Annual face time between patients and physicians rose since 1979 due to longer visits

A racial/ethnic gap in time spent with physicians widened over the three studied decades, with White patients getting 22.9 and 14.7 minutes more per year than Black and Hispanic patients, respectively, by 2018.

Americans' annual face time with office-based physicians rose for three decades after 1979, but racial disparities remain, particularly for those seen by specialists, a study found.

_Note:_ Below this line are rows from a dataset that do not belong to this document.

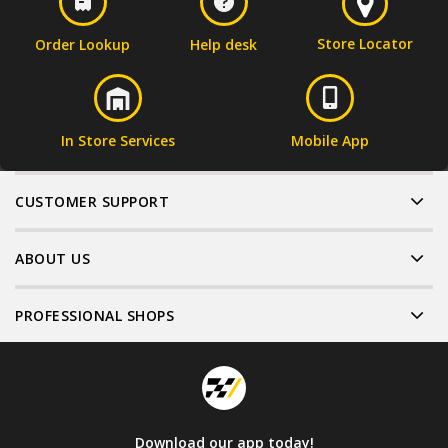
Store Locator
Order Lookup
Help desk
In Store Services
Mobile App
CUSTOMER SUPPORT
ABOUT US
PROFESSIONAL SHOPS
Download our app today!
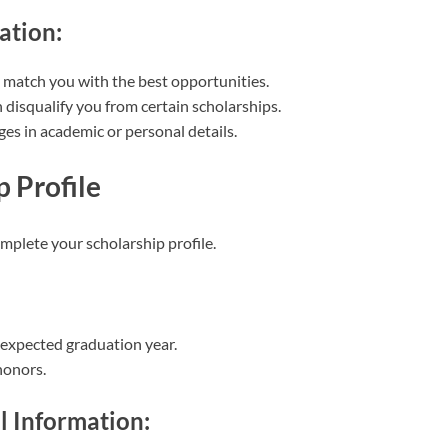
ation:
o match you with the best opportunities.
 disqualify you from certain scholarships.
es in academic or personal details.
p Profile
omplete your scholarship profile.
 expected graduation year.
honors.
l Information:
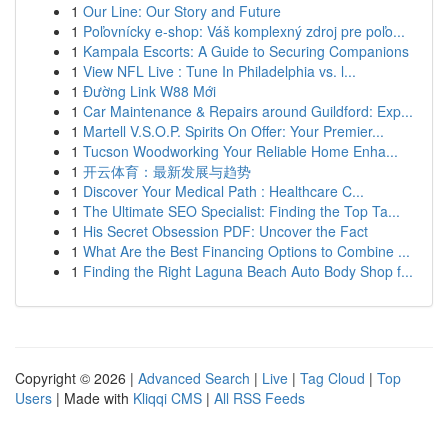
1
Our Line: Our Story and Future
1
Poľovnícky e-shop: Váš komplexný zdroj pre poľo...
1
Kampala Escorts: A Guide to Securing Companions
1
View NFL Live : Tune In Philadelphia vs. l...
1
Đường Link W88 Mới
1
Car Maintenance & Repairs around Guildford: Exp...
1
Martell V.S.O.P. Spirits On Offer: Your Premier...
1
Tucson Woodworking Your Reliable Home Enha...
1
开云体育：最新发展与趋势
1
Discover Your Medical Path : Healthcare C...
1
The Ultimate SEO Specialist: Finding the Top Ta...
1
His Secret Obsession PDF: Uncover the Fact
1
What Are the Best Financing Options to Combine ...
1
Finding the Right Laguna Beach Auto Body Shop f...
Copyright © 2026 |
Advanced Search
|
Live
|
Tag Cloud
|
Top
Users
| Made with
Kliqqi CMS
|
All RSS Feeds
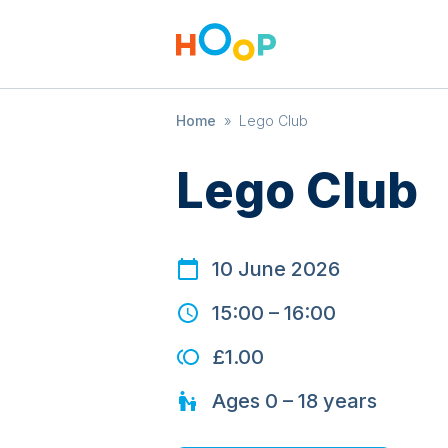
Home
»
Lego Club
Lego Club
10 June 2026
15:00
–
16:00
£1.00
Ages
0 – 18
years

To investigate trends and racial/ethnic disparities in the amount of annual face time with physicians, researchers looked at the National Ambulatory Medical Care Survey in 1979 to 1981, 1985, 1989 to 2016, and 2018. Researchers reviewed 1,108,835 patient visits for race/ethnicity (White, Black, and Hispanic), age (<18, 18 to 64, and ≥65 years), and survey year. The primary outcome was patients' annual visit face time with a physician. Secondary outcomes include annual visit rates and mean visit duration. Results were published June 6 by the Journal of General Internal Medicine.

From 1979 to 2018, annual outpatient physician face time per capita rose from 40.0 to 60.4 minutes, an increase driven by a rise in mean visit length from 15.4 to 22.2 minutes. While visits per capita rose somewhat in the first three decades after 1979, they fell in the most recent decade, resulting in little net change between 1979 and 2018 (~2.6 to 2.7 visits per capita). However, since 2005, mean annual face time with a primary care physician has fallen, a decline offset by rising time with specialists. Face time per physician changed little despite growth in the physician workforce.

Changes in mean annual face time by specialty mirrored changes in the number of physicians: From 2005 to 2018, despite population growth, the weighted number of primary care physicians in the sample fell from 151,836 to 147,494, whereas the numbers of surgeons and medical specialists rose from 68,398 to 69,031 and 86,611 to 103,452, respectively. Annual face time per primary care physician changed little (65.4 to 66.0 thousand minutes per physician), and face time rose modestly with surgeons (52.2 to 58.5 thousand minutes) and medical specialists (52.4 to 54.1 thousand minutes).

A racial/ethnic gap in physician visit time, present at the beginning of the study period, widened over time. Between 1979 and 2018, mean annual physician face time per capita rose from 42.7 to 68.0 minutes among White patients, from 29.6 to 45.1 minutes among Black patients, and from 31.1 to 53.3 minutes among Hispanic patients. Hence, the White-Black gap rose from 13.1 to 22.9 minutes and the White-Hispanic gap from 11.6 to 14.7 minutes. Racial/ethnic disparities persisted throughout the study period among patients under age 65 years, but narrowed among those ages 65 years and older. This disparity was driven by differences in visit rates, not mean visit length, and in the provision of specialist, not primary, care.

The study authors wrote that declining primary care visit rates and face time may help explain worsening population-level control of two conditions—hypertension and diabetes—that are mostly managed by primary care physicians. “Our finding that absolute disparities in physician face time have widened since the late-1970s is concerning,” authors wrote. “Our (and others') findings suggest that income and racial disparities in care improved in the wake of the 1965 passage [of] Medicare and Medicaid, but may have subsequently widened—similar to the face time-focused findings of this study.”